▸ Exercise prompt:
Take the data below and filter it for lines containing the word "nasopharynx"; show each line found.
--- --- ---
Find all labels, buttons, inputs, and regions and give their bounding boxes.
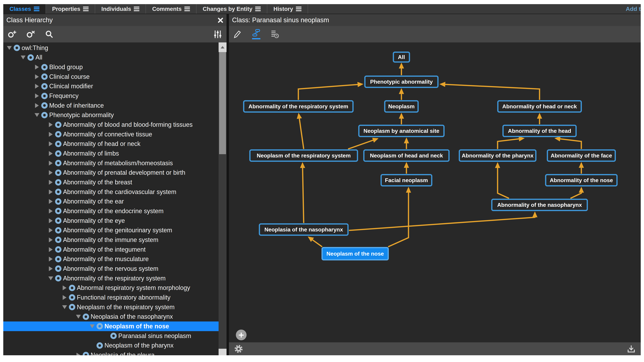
graph-node-abn-resp-sys[interactable]: Abnormality of the respiratory system: [243, 100, 354, 113]
collapse-arrow-icon[interactable]: [19, 55, 28, 59]
expand-arrow-icon[interactable]: [46, 218, 55, 223]
expand-arrow-icon[interactable]: [46, 180, 55, 185]
edit-pencil-icon[interactable]: [234, 30, 242, 39]
tree-row[interactable]: Neoplasm of the pharynx: [3, 341, 226, 350]
tree-row[interactable]: Neoplasm of the nose: [3, 322, 226, 331]
delete-class-icon[interactable]: [26, 30, 36, 39]
scrollbar-down-button[interactable]: [218, 349, 226, 355]
add-node-button[interactable]: +: [236, 330, 246, 340]
download-icon[interactable]: [627, 345, 636, 353]
collapse-arrow-icon[interactable]: [88, 324, 96, 328]
tree-row[interactable]: Abnormality of connective tissue: [3, 130, 226, 139]
tree-row[interactable]: Neoplasm of the respiratory system: [3, 302, 226, 312]
expand-arrow-icon[interactable]: [46, 189, 55, 194]
tab-menu-icon[interactable]: [83, 6, 88, 11]
tree-row[interactable]: Abnormality of the genitourinary system: [3, 225, 226, 235]
expand-arrow-icon[interactable]: [46, 199, 55, 204]
tree-row[interactable]: Abnormality of metabolism/homeostasis: [3, 158, 226, 168]
tab-history[interactable]: History: [267, 4, 308, 14]
gear-icon[interactable]: [234, 345, 243, 353]
tab-comments[interactable]: Comments: [146, 4, 196, 14]
tree-row[interactable]: All: [3, 53, 226, 62]
tree-row[interactable]: Abnormality of the breast: [3, 178, 226, 187]
tree-row[interactable]: Paranasal sinus neoplasm: [3, 331, 226, 341]
tree-row[interactable]: Abnormality of the musculature: [3, 254, 226, 264]
graph-node-neo-anat-site[interactable]: Neoplasm by anatomical site: [358, 125, 444, 137]
graph-node-abn-face[interactable]: Abnormality of the face: [547, 149, 616, 162]
expand-arrow-icon[interactable]: [33, 84, 41, 89]
collapse-arrow-icon[interactable]: [46, 276, 55, 280]
tree-row[interactable]: Abnormality of the endocrine system: [3, 206, 226, 216]
graph-view-icon[interactable]: [252, 29, 260, 39]
add-class-icon[interactable]: [8, 30, 17, 39]
tab-individuals[interactable]: Individuals: [95, 4, 146, 14]
tree-row[interactable]: Abnormality of limbs: [3, 149, 226, 158]
tree-row[interactable]: Blood group: [3, 62, 226, 72]
tab-menu-icon[interactable]: [255, 6, 261, 11]
tree-row[interactable]: Mode of inheritance: [3, 101, 226, 110]
graph-node-abn-nose[interactable]: Abnormality of the nose: [545, 174, 618, 186]
expand-arrow-icon[interactable]: [46, 228, 55, 233]
expand-arrow-icon[interactable]: [46, 257, 55, 261]
changes-list-icon[interactable]: [271, 30, 279, 39]
tree-row[interactable]: Neoplasia of the pleura: [3, 350, 226, 355]
tree-row[interactable]: Abnormality of the respiratory system: [3, 274, 226, 283]
graph-node-abn-head[interactable]: Abnormality of the head: [502, 125, 577, 137]
tree-row[interactable]: Abnormality of the ear: [3, 197, 226, 206]
expand-arrow-icon[interactable]: [46, 266, 55, 271]
graph-node-all[interactable]: All: [393, 52, 410, 63]
tree-row[interactable]: Functional respiratory abnormality: [3, 293, 226, 302]
expand-arrow-icon[interactable]: [33, 103, 41, 108]
collapse-arrow-icon[interactable]: [5, 46, 14, 50]
collapse-arrow-icon[interactable]: [60, 305, 69, 309]
expand-arrow-icon[interactable]: [46, 141, 55, 146]
tree-row[interactable]: owl:Thing: [3, 43, 220, 53]
expand-arrow-icon[interactable]: [33, 93, 41, 98]
scrollbar-thumb[interactable]: [219, 52, 226, 154]
collapse-arrow-icon[interactable]: [33, 113, 41, 117]
tree-row[interactable]: Abnormality of the immune system: [3, 235, 226, 245]
filter-icon[interactable]: [214, 30, 222, 38]
graph-node-neo-head-and-neck[interactable]: Neoplasm of head and neck: [363, 149, 450, 162]
expand-arrow-icon[interactable]: [60, 285, 69, 290]
tree-row[interactable]: Abnormal respiratory system morphology: [3, 283, 226, 293]
expand-arrow-icon[interactable]: [46, 122, 55, 127]
tab-changes-by-entity[interactable]: Changes by Entity: [196, 4, 267, 14]
expand-arrow-icon[interactable]: [46, 247, 55, 252]
graph-node-phenotypic[interactable]: Phenotypic abnormality: [364, 76, 438, 88]
tree-row[interactable]: Abnormality of the integument: [3, 245, 226, 254]
tree-row[interactable]: Frequency: [3, 91, 226, 101]
tree-row[interactable]: Abnormality of the eye: [3, 216, 226, 226]
graph-node-abn-nasopharynx[interactable]: Abnormality of the nasopharynx: [491, 199, 588, 211]
graph-node-neo-nose[interactable]: Neoplasm of the nose: [322, 247, 389, 260]
expand-arrow-icon[interactable]: [33, 65, 41, 69]
collapse-arrow-icon[interactable]: [74, 315, 83, 319]
tab-properties[interactable]: Properties: [46, 4, 95, 14]
tree-row[interactable]: Abnormality of the nervous system: [3, 264, 226, 274]
tree-row[interactable]: Clinical course: [3, 72, 226, 82]
expand-arrow-icon[interactable]: [46, 237, 55, 242]
graph-node-neoplasia-nasopharynx[interactable]: Neoplasia of the nasopharynx: [259, 223, 348, 236]
tree-row[interactable]: Abnormality of the cardiovascular system: [3, 187, 226, 197]
tree-row[interactable]: Phenotypic abnormality: [3, 110, 226, 120]
expand-arrow-icon[interactable]: [33, 74, 41, 79]
tree-row[interactable]: Clinical modifier: [3, 82, 226, 91]
graph-node-abn-head-neck[interactable]: Abnormality of head or neck: [497, 100, 582, 113]
expand-arrow-icon[interactable]: [74, 353, 83, 355]
tab-menu-icon[interactable]: [34, 6, 39, 11]
graph-canvas[interactable]: + AllPhenotypic abnormalityAbnormality o…: [229, 42, 641, 342]
tree-scrollbar[interactable]: [218, 42, 226, 355]
tree-row[interactable]: Neoplasia of the nasopharynx: [3, 312, 226, 322]
expand-arrow-icon[interactable]: [46, 151, 55, 156]
graph-node-neoplasm[interactable]: Neoplasm: [384, 100, 419, 113]
tree-row[interactable]: Abnormality of blood and blood-forming t…: [3, 120, 226, 130]
search-icon[interactable]: [45, 30, 54, 39]
tree-row[interactable]: Abnormality of prenatal development or b…: [3, 168, 226, 178]
tab-menu-icon[interactable]: [134, 6, 139, 11]
tab-menu-icon[interactable]: [296, 6, 302, 11]
tab-menu-icon[interactable]: [184, 6, 190, 11]
add-tab-link[interactable]: Add t: [626, 4, 641, 14]
scrollbar-up-button[interactable]: [218, 42, 226, 52]
close-icon[interactable]: [218, 17, 224, 23]
graph-node-abn-pharynx[interactable]: Abnormality of the pharynx: [459, 149, 536, 162]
--- --- ---
▸ Written response:
graph-node-abn-nasopharynx[interactable]: Abnormality of the nasopharynx: [491, 199, 588, 211]
graph-node-neoplasia-nasopharynx[interactable]: Neoplasia of the nasopharynx: [259, 223, 348, 236]
tree-row[interactable]: Neoplasia of the nasopharynx: [3, 312, 226, 322]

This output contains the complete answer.